▶ **RECORDED INFORMATION**:
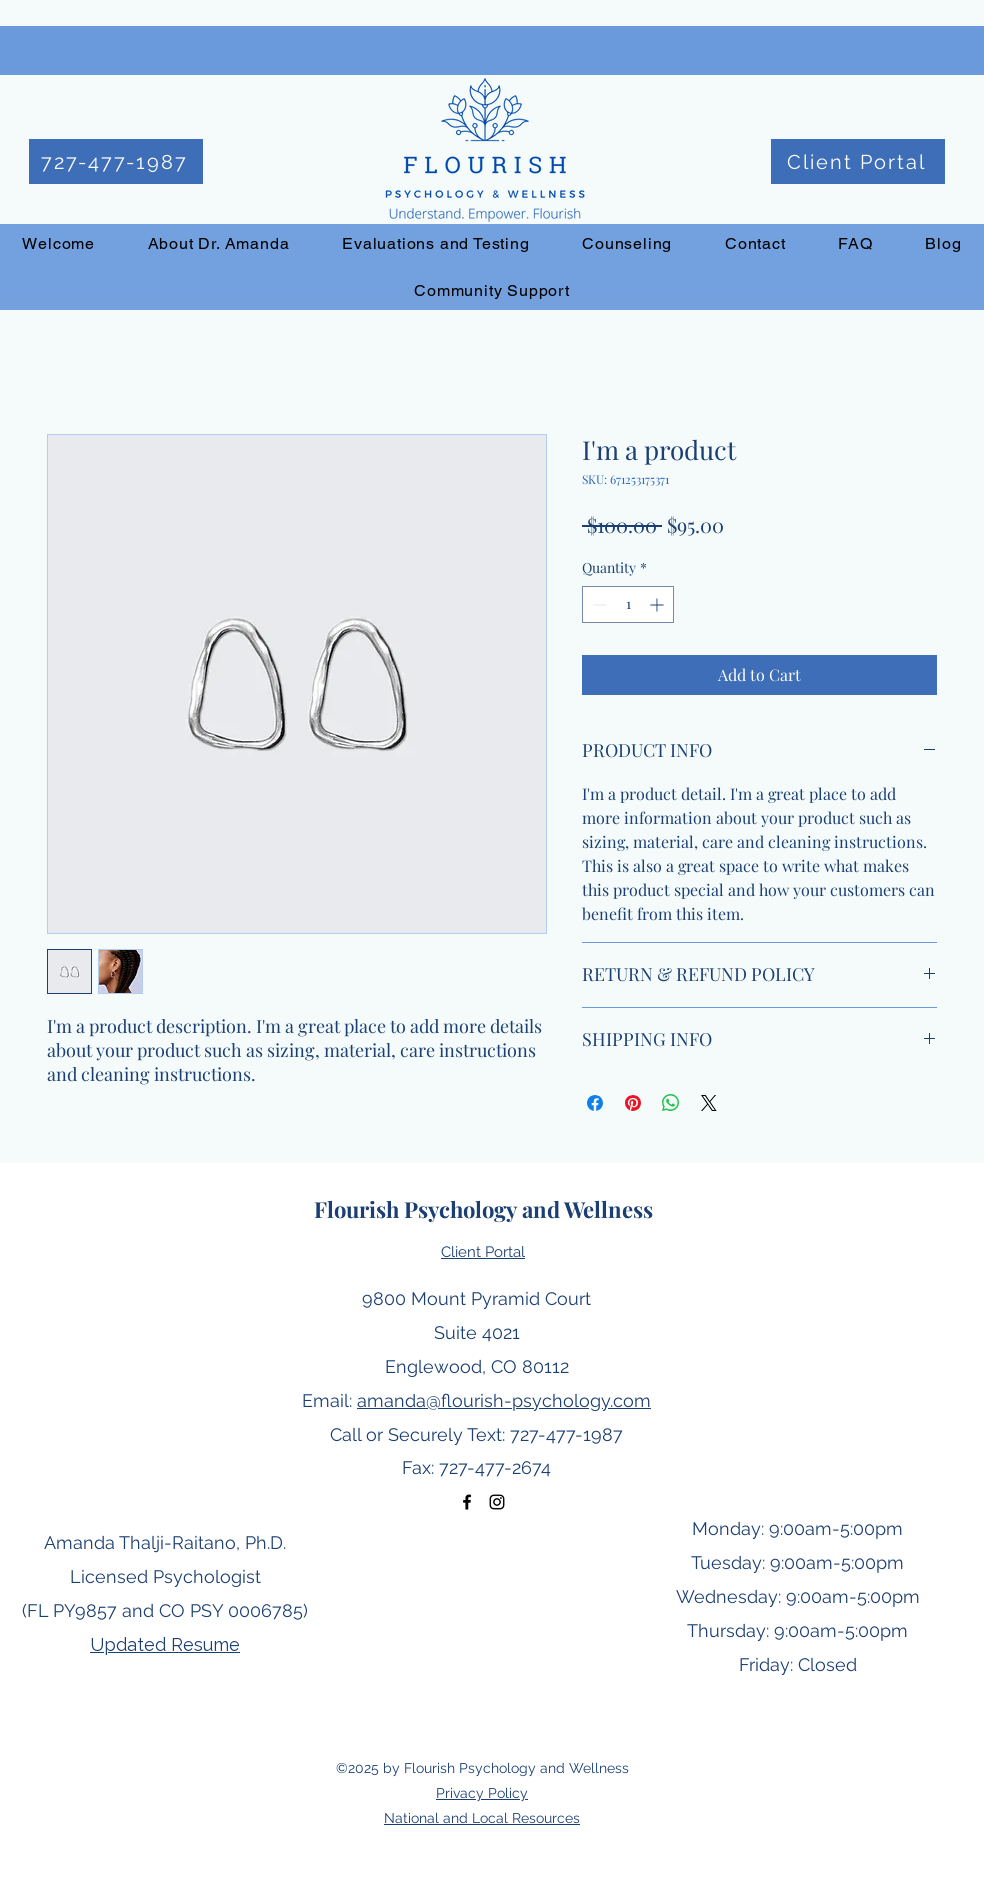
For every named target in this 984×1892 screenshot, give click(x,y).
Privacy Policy (482, 1793)
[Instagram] (497, 1502)
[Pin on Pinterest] (633, 1103)
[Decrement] (597, 604)
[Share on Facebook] (595, 1103)
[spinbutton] (628, 604)
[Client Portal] (858, 161)
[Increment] (658, 604)
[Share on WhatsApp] (671, 1103)
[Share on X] (709, 1103)
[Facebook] (467, 1502)
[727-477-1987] (116, 161)
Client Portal (483, 1252)
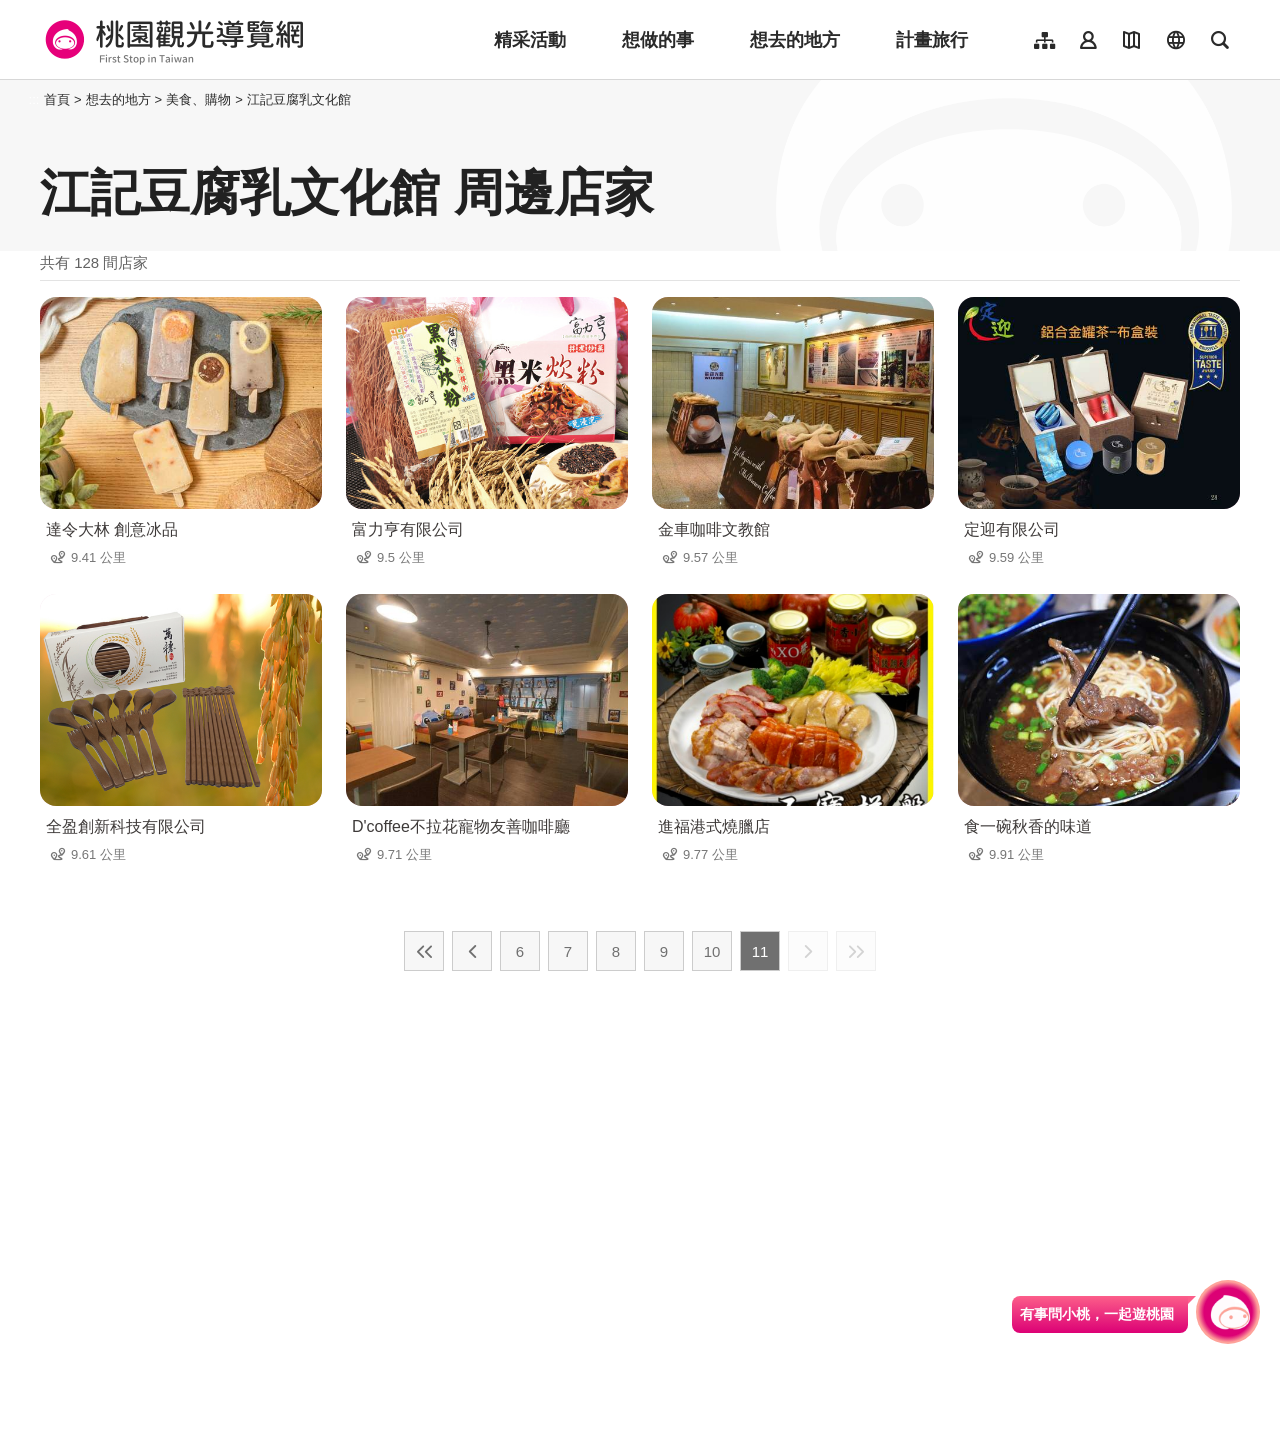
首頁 (57, 99)
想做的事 (658, 40)
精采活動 (530, 40)
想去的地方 (795, 40)
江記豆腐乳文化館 (299, 99)
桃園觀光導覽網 (171, 40)
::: (34, 99)
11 (760, 951)
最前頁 (424, 951)
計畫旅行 (932, 40)
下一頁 (808, 951)
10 (712, 951)
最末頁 (856, 951)
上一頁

▶ **EXERCISE DETAILS**:
Write the records out exactly, dropping every image.

▶ **RESULT OF THE TASK**:
For every named target in this 984×1892 screenshot, give click(x,y).
Privacy Policy (482, 1793)
[Instagram] (497, 1502)
[Pin on Pinterest] (633, 1103)
[Decrement] (597, 604)
[Share on Facebook] (595, 1103)
[spinbutton] (628, 604)
[Client Portal] (858, 161)
[Increment] (658, 604)
[Share on WhatsApp] (671, 1103)
[Share on X] (709, 1103)
[Facebook] (467, 1502)
[727-477-1987] (116, 161)
Client Portal (483, 1252)
首頁 (57, 99)
想做的事 (658, 40)
精采活動 (530, 40)
想去的地方 (795, 40)
江記豆腐乳文化館 (299, 99)
桃園觀光導覽網 (171, 40)
::: (34, 99)
11 (760, 951)
最前頁 (424, 951)
計畫旅行 (932, 40)
下一頁 (808, 951)
10 (712, 951)
最末頁 (856, 951)
上一頁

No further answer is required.